In the silence, only the sound of Peter chewing. Kate wondered if the old CD player still worked. Even loneliness at Christmas would be better than a fight on the anniversary. She ate more rice without mince and left her fork to the side. She could
n’t handle a meltdown. Approach with caution wouldn’t get her far in a thunderstorm. It wouldn’t get you over a puddle, really.
Ray tilted the can to his mouth, smacked his lips.
‘Cop on, Ray,’ Kate muttered.
‘Raymond,’ her mother said.
‘Yes, Mother? Mother dearest.’
‘Are you a drunk? A boozer?’
‘Not really,’ said Ray. ‘I just like to give you something new to complain about each time I come home.

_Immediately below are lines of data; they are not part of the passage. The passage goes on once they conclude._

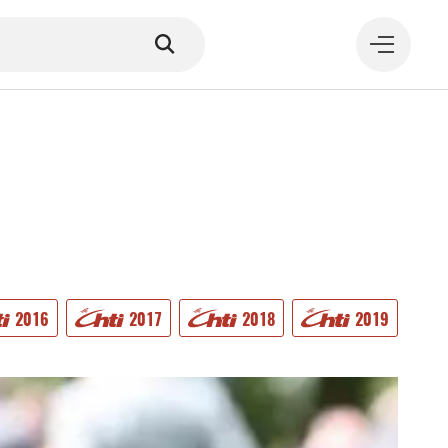
MANGER
2016
2017
2018
2019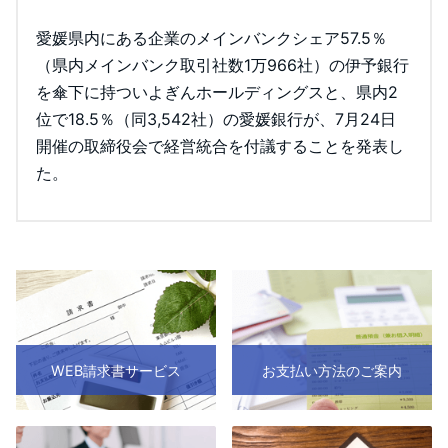
愛媛県内にある企業のメインバンクシェア57.5％
（県内メインバンク取引社数1万966社）の伊予銀行
を傘下に持ついよぎんホールディングスと、県内2
位で18.5％（同3,542社）の愛媛銀行が、7月24日
開催の取締役会で経営統合を付議することを発表し
た。
WEB請求書サービス
お支払い方法のご案内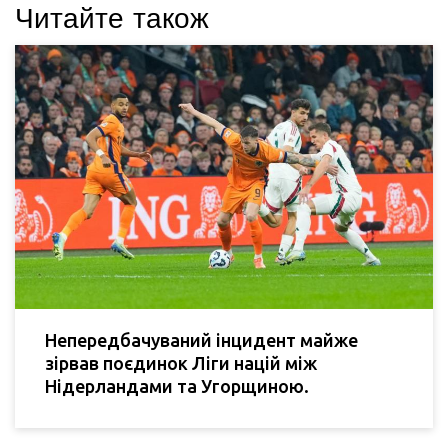
Читайте також
Непередбачуваний інцидент майже
зірвав поєдинок Ліги націй між
Нідерландами та Угорщиною.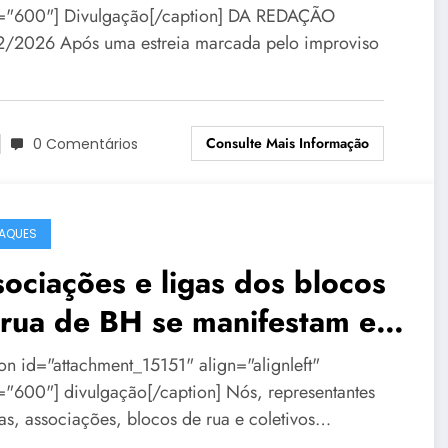
="600"] Divulgação[/caption] DA REDAÇÃO
/2026 Após uma estreia marcada pelo improviso
Consulte Mais Informação
0 Comentários
AQUES
ociações e ligas dos blocos
 rua de BH se manifestam em
a de repúdio
ion id="attachment_15151" align="alignleft"
="600"] divulgação[/caption] Nós, representantes
gas, associações, blocos de rua e coletivos…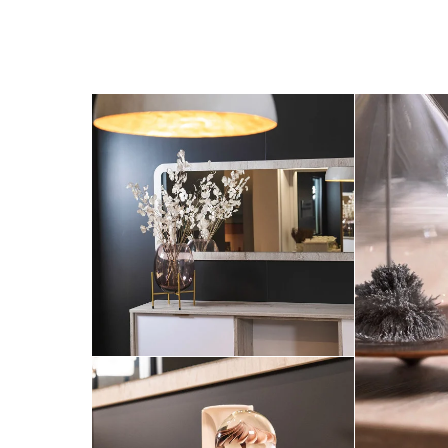
CE MEUBLE 
VOUS PL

I know how much you need that.’
‘Do you hear that tone?’ Her mother challenged Peter, who in turn eyeballed Kate.
‘You’re never happy, Mammy,’ said Ray. ‘It’s like you need something to worry about.’
‘I care,’ her mother said. ‘All I’ve ever done was care about my family. And look—’
‘He’s only having a can or two, Mammy,’ Kate smiled. ‘That cardi is lovely on you. It’s definitely your colour.’
‘A can?’ said her mother. ‘There’s five of them gone. I might be old but I’m not blind.’
‘Blind? Not you, Mother,’ said Ray.
‘Peter!’ The colour came up on her mother’s face.
‘Leave off, Ray,’ said Peter. ‘Do ye not like the chilli, or what?’ He pointed to their plates.
Her mother wrinkled her nose. ‘It’s fine,’ she said. ‘Perfectly fine.’
Ray left down the can and began to shovel huge forkfuls of mince into his mouth, barely pausing to swallow. ‘Delicious,’ he said, still chewing. A chunk of meat hit the table runner with an oily orange mark. ‘Scrumptious, Peter.’
‘Look—’ Her mother stood, pointing. ‘You’ve messed on the runner. Liz’s runner. The beautiful runner from Africa.’ She made it worse with her napkin.
‘An antique!’ said Ray, still shovelling food.
‘Stop it, Ray,’ said Kate. ‘You’re not a child.’ She nudged him with her elbow and a grain of rice flew off his fork, high into the air.
‘Oh, but it’s delicious,’ said Ray. ‘We’re having such a nice meal. Isn’t that right, Mother?’